Wirtschaftskrise in Russland

Regierung bastelt an Eil-Konjunkturpaket

VonAndré Ballin

Die Krise der russischen Wirtschaft hält offenbar an. Der fallende Ölpreis setzt Moskau weiter unter Druck. Auf die Schnelle arbeitet die Regierung ein Milliarden-Konjunkturprogramm aus.

Der Rubel gerät immer mehr unter Druck. Die Führung in Moskau will den Verfall mit einem Milliardenprogramm stoppen. dpa

Rubel auf Rekordtief

Der Rubel gerät immer mehr unter Druck. Die Führung in Moskau will den Verfall mit einem Milliardenprogramm stoppen.

MoskauDer Höhepunkt der Krise steht in Russland womöglich noch bevor. Die Regierung arbeitet auf die Schnelle ein Milliarden-Konjunkturprogramm aus.

Russlands ehemaliger Finanzminister Alexej Kudrin warnt vor einer Verschärfung der Rezession: Weder die Umgebung des Präsidenten, noch er selbst hätten mit einem derartigen Absturz des Ölpreises gerechnet, räumte er ein. Zuletzt war der Preis für Öl der Marke Brent, aus dem sich der Tarif für russisches Urals-Öl errechnet, zeitweise auf unter 30 Dollar gesackt. „Darum liegt der Höhepunkt der Krise noch vor uns“, sagte Kudrin auf dem Weltwirtschaftsforum in Davos.

Der Ex-Finanzminister schließt einen weiteren Verfall der Rohölpreise kurzfristig, „für einige Monate“, auf 13 bis 14 Dollar pro Barrel nicht aus. Den Durchschnittspreis für das Gesamtjahr taxiert er auf 25 bis 30 Dollar. Das bedeutet auch weiter Druck auf den Rubel und die Inflation.

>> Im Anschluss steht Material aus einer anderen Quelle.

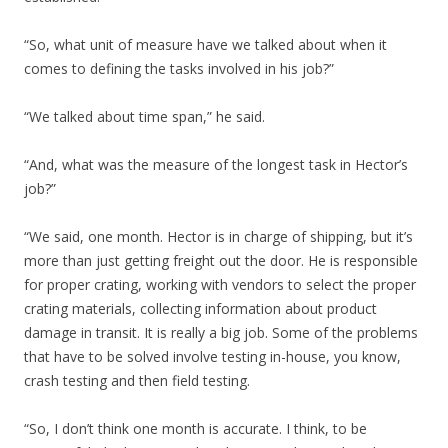
“So, what unit of measure have we talked about when it
comes to defining the tasks involved in his job?”
“We talked about time span,” he said.
“And, what was the measure of the longest task in Hector’s
job?”
“We said, one month. Hector is in charge of shipping, but it’s
more than just getting freight out the door. He is responsible
for proper crating, working with vendors to select the proper
crating materials, collecting information about product
damage in transit. It is really a big job. Some of the problems
that have to be solved involve testing in-house, you know,
crash testing and then field testing.
“So, I don’t think one month is accurate. I think, to be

Damit verbunden ist laut Kudrin ein erneuter Rückgang der Realeinkommen – in diesem Jahr um sieben Prozent. Die Zahl der Armen werde drastisch ansteigen, ist er überzeugt.

In dieser Situation entwirft die russische Regierung eilig einen Antikrisenplan, obwohl sie noch im Dezember davon ausging, dass ein solcher Plan für 2016 nicht nötig sei. Die Details des Programms sollen in der kommenden Woche bekannt gegeben werden, doch einiges ist bereits durchgesickert. Die wichtigste Zahl: 420 Milliarden Rubel umfasst das Programm den ersten Planungen nach. Das entspricht beim derzeitigen Rubelkurs von 1:80 immerhin gut fünf Milliarden Dollar.

Das Geld soll in zwei Richtungen fließen. Etwa 200 Milliarden gehen direkt in Stützungsprogramme, die die Auswirkungen der Krise für die Bevölkerung abmildern sollen. So sollen die Renten über die geplanten vier Prozent hinaus weiter angehoben werden – auf einen Wert, der näher an der tatsächlichen Inflation dran ist. Daneben sind Maßnahmen zur Stabilisierung des Arbeitsmarkts und zur flexibleren Nutzung des Mütterkapitals geplant. Das seien „ernsthafte Unterstützungsmaßnahmen für die Bevölkerung“, meinte Vizepremier Olga Golodez.